In lateMarch 1998, I was hunting with writer Glynn Harris and biologist Luke Lewis at Dennis “Skinny” Halmark’s lease near Hackneyville, Alabama. I had spent two days hunting for a gobbler that was ruling the roost on part of Skinny’s lease. The bird wasn’t gobbling, nor was he letting any of the other toms strut or gobble.
That afternoon, I took Glynn back to the food plot at 1:30 and set up below the hill to catch the birds moving up a skidder trail that led into the opening. We sat there for 1 hour and 45 minutes, calling every 20 to 30 minutes. Nothing showed, so I decided to move.

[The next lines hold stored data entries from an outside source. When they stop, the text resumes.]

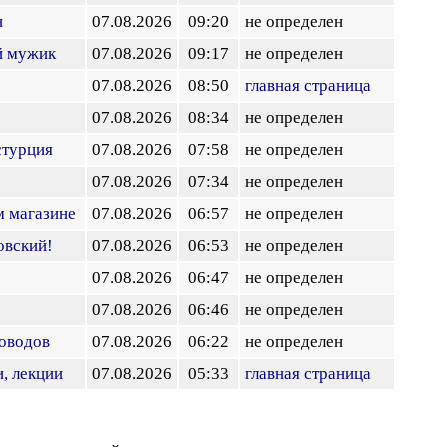
н
07.08.2026
09:20
не определен
й мужик
07.08.2026
09:17
не определен
07.08.2026
08:50
главная страница
07.08.2026
08:34
не определен
стурция
07.08.2026
07:58
не определен
07.08.2026
07:34
не определен
м магазине
07.08.2026
06:57
не определен
овский!
07.08.2026
06:53
не определен
07.08.2026
06:47
не определен
07.08.2026
06:46
не определен
соводов
07.08.2026
06:22
не определен
и, лекции
07.08.2026
05:33
главная страница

When we packed up I took the lead and headed up the hill to the food plot. When I was about three steps from seeing into the food plot, I shouldered my Mossberg 9200 like a SWAT Team officer and advanced. When I broke the rise, I saw a gobbler standing there in the shade. He ran and I swung on him and rolled him at 26 yards. The hi-velocity load of Winchester No. 5s broke his neck. The tom weighed 20 pounds, had a 12 1/8-inch beard and sported 1-7/16-inch spurs. This dominant bird didn’t give a hoot about gobbling, and was content to strut and wait for the hens to come to him. I never would have had a chance at this crusty old limb-hanger if I hadn’t been ready when the opportunity presented itself.
Stay in the game
When birds are keeping quiet, old-fashioned patience is the order of the day. A few days ago, I was in Arkansas after four days of filming for Turkey Call Television. After the camera crew was on its way back home I had one day to try and fill a tag.

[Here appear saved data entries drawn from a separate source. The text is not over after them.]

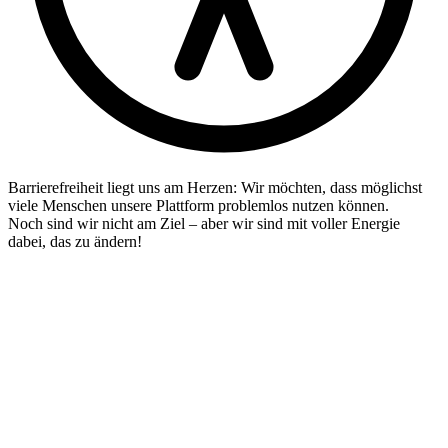
Barrierefreiheit liegt uns am Herzen: Wir möchten, dass möglichst
viele Menschen unsere Plattform problemlos nutzen können.
Noch sind wir nicht am Ziel – aber wir sind mit voller Energie
dabei, das zu ändern!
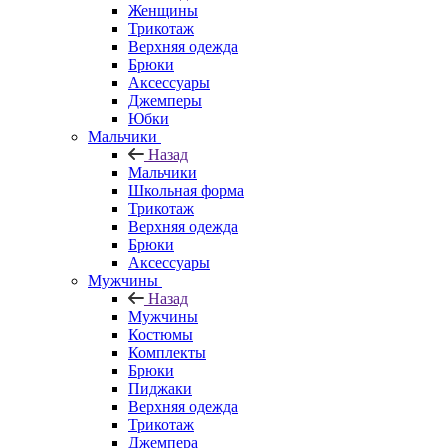
Женщины
Трикотаж
Верхняя одежда
Брюки
Аксессуары
Джемперы
Юбки
Мальчики
Назад
Мальчики
Школьная форма
Трикотаж
Верхняя одежда
Брюки
Аксессуары
Мужчины
Назад
Мужчины
Костюмы
Комплекты
Брюки
Пиджаки
Верхняя одежда
Трикотаж
Джемпера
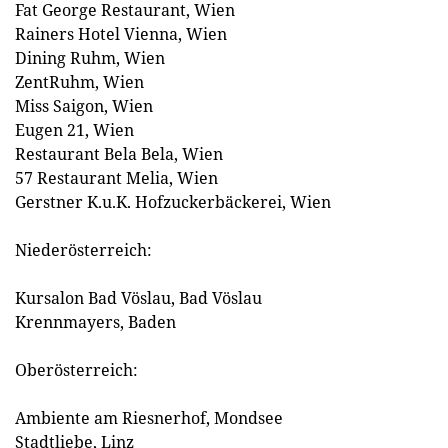
Fat George Restaurant, Wien
Rainers Hotel Vienna, Wien
Dining Ruhm, Wien
ZentRuhm, Wien
Miss Saigon, Wien
Eugen 21, Wien
Restaurant Bela Bela, Wien
57 Restaurant Melia, Wien
Gerstner K.u.K. Hofzuckerbäckerei, Wien
Niederösterreich:
Kursalon Bad Vöslau, Bad Vöslau
Krennmayers, Baden
Oberösterreich:
Ambiente am Riesnerhof, Mondsee
Stadtliebe, Linz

Hunting from daylight to 3:00 p.m. with Roger Hook, we left the woods. Roger had to visit one of his sick church members at a local hospital, and I grabbed a sandwich. I was still chewing the last bites of a bologna sandwich when I grabbed my gun and vest and headed back for another try. I had been sitting for about 90 minutes when I heard a single yelp from the brush-choked valley below. I yelped back, but nothing answered. A few minutes later a crow winged over head and cawed at the turkeys below.
The longbeard couldn’t help himself and answered with a half-hearted gobble. I yelped softly and the birds started heading my way… silently. A few more yelps and the mature bird eased up the hill to investigate. At 30 yards I stopped his progress with a load of Federal No. 5s. Staying in the hunt, even when the birds weren’t gobbling much helped me bag this Arkansas ridge runner.